Было яснее ясного, к чему все эти вопросы. Никакой двусмысленности. Но... Я допил чай и раскланялся – и все потому, что она была замужем. Есть вещи почти святые – и моему дружку там делать нечего. Невозможно поверить, что у этой дамы может быть со мной что-то общее. Об ту пору никто не удосужился мне объяснить, что брак воспринимается всерьез всеми, кроме тех, кто в нем состоит. Теперь-то – теперь-то, если речь заходит о моем удовольствии продолжительностью секунд десять, то пусть хоть население целой страны – средних размеров – исчезнет с лица земли...
Иные воспоминания способны вызвать лишь скрежет зубовный. Вернее сказать: они досаждают, как застрявшая в зубах кость.
И находясь в здравом уме и трезвой памяти, я думаю, мне следовало бы тогда проявить больше почтительности к тому, что находится ниже пояса (потому как, признаюсь – да будет свидетелем мне сам Зерван, – не думаю, чтобы хоть раз в жизни я был готов отвергнуть сам сладостный акт... Последствия его – о да, сколько угодно, но сам акт...). Оставалось утешаться мыслью, что проявленная мной несгибаемая нравственность была все же чем-то большим, нежели еще одной жертвой на алтарь упущенных возможностей. Как знать – вдруг тот отказ спас меня от смерти (от руки обманутого мужа) или от иных превратностей судьбы, которым ничего не стоило бы испоганить мне биографию (хотя, по-моему, поганей, чем она есть, просто не бывает).

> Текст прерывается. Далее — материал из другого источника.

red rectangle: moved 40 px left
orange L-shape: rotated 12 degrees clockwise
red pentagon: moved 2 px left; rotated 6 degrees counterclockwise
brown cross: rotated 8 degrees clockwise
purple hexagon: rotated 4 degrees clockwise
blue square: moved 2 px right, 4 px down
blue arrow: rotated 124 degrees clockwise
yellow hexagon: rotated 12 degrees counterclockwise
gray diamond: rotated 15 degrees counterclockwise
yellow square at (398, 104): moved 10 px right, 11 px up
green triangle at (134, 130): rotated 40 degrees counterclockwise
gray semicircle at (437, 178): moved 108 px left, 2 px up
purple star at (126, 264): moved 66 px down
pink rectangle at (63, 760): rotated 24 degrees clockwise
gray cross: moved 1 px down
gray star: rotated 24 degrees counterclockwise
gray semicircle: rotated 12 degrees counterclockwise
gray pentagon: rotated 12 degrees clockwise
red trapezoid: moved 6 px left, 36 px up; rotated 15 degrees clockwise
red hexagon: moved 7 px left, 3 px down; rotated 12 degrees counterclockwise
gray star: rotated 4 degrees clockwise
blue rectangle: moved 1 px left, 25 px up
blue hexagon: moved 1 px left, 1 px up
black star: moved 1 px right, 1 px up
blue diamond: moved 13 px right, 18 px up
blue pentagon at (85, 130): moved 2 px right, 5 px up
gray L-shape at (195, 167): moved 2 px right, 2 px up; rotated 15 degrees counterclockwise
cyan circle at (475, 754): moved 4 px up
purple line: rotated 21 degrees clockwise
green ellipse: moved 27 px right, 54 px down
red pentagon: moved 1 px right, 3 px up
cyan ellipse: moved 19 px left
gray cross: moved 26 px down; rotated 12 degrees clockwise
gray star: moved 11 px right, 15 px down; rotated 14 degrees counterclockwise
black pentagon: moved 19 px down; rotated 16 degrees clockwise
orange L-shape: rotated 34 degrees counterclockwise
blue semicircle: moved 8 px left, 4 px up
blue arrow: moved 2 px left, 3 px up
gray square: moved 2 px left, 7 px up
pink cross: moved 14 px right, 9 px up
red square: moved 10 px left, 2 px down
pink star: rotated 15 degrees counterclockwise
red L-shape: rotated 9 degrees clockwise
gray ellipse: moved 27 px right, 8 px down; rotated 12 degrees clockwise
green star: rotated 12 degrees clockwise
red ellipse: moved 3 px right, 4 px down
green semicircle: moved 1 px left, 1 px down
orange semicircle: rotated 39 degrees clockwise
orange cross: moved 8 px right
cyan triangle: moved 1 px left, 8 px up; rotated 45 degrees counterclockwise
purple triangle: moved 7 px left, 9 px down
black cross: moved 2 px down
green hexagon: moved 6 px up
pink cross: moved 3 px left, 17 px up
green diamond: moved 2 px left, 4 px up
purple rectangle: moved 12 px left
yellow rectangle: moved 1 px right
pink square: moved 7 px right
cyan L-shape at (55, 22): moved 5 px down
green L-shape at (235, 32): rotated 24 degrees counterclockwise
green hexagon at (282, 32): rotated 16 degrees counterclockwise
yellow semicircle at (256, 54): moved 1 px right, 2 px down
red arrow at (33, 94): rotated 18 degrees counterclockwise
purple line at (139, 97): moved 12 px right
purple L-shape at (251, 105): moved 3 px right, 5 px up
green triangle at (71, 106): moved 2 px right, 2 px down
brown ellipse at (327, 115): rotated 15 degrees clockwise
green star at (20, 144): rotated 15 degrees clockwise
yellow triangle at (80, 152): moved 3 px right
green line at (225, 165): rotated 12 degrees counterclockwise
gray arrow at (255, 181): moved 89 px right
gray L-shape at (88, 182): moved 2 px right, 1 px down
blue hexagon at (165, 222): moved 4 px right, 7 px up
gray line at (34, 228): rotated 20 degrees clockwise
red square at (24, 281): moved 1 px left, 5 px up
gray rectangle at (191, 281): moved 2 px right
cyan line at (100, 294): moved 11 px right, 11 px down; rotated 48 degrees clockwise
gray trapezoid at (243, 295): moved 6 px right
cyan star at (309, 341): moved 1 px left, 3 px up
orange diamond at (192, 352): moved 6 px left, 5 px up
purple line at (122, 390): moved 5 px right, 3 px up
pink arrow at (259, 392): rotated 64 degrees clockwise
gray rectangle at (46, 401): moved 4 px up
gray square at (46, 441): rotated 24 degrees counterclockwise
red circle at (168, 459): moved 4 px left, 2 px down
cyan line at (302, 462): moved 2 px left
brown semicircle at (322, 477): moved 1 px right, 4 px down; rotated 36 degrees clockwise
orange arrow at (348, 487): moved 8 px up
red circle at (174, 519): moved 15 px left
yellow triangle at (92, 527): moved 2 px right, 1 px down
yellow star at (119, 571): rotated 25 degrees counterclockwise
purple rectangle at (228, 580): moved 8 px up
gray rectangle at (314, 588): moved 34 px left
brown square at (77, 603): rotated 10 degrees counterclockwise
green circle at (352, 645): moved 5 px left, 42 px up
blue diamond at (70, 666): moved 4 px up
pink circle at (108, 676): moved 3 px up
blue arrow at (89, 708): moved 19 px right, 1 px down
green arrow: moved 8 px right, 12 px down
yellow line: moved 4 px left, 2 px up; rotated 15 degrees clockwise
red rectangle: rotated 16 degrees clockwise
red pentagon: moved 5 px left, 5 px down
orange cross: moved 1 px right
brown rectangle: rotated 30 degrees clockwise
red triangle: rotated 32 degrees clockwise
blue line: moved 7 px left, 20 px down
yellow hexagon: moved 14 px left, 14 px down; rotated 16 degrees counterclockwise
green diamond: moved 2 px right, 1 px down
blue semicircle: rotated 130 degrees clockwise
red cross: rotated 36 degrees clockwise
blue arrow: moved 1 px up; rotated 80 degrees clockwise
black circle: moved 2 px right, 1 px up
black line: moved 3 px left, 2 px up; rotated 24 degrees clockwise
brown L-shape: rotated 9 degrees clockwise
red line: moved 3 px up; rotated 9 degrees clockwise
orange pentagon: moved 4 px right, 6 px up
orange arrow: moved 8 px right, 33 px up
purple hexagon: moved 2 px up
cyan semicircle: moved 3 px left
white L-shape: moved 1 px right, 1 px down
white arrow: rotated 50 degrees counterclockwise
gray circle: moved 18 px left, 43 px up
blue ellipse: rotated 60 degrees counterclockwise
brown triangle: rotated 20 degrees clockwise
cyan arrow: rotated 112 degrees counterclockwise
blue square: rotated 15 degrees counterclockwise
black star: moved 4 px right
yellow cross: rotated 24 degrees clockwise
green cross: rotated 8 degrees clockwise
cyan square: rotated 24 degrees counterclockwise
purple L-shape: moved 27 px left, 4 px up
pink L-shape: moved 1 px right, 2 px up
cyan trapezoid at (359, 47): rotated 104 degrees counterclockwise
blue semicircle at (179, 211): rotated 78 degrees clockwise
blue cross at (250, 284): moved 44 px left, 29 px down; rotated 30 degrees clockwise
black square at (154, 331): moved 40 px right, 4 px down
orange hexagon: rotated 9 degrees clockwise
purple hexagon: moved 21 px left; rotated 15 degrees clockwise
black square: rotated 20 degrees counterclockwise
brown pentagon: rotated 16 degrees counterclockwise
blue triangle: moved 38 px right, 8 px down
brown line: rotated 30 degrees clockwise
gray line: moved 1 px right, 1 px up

И конечно же, моя верность приличиям основывалась на вере в то, что у меня впереди масса возможностей урвать соответствующие удовольствия, не совершая при этом прелюбодеяния. Порядочность в цене ровно настолько, насколько предполагается, что со временем она окупится. Если бы кто-нибудь выложил тогда двадцатилетнему обормоту Эдди, что ему никогда-никогда больше не услышать подобных предложений (ну разве в веселых кварталах, но это ведь не в счет) и что он годами будет отираться на вечеринках, дожидаясь, покуда какая-нибудь не первой свежести девица, на которую не позарится никакая живая душа, очаруется им, Эдди...
Убеждения чреваты тем, что усложняют нам жизнь, лишая гибкости в принятии решений, но они – своего рода духовный скелет, а вы пробовали ходить без скелета?
Зло существования: досада и боль точат нас, как жучок – мебель. Казалось бы, разумней всего стать пессимистом, но ведь есть что-то еще, кроме зла... Даже в Афганистане мне доводилось слышать, как кто-нибудь смеется. Посреди избиения младенцев, посреди торжества бездарей вдруг – на цыпочках – появляется веселье. Зло заставляет думать, уперто думать о смысле происходящего, да послужат оные размышления плетью для нерадивых.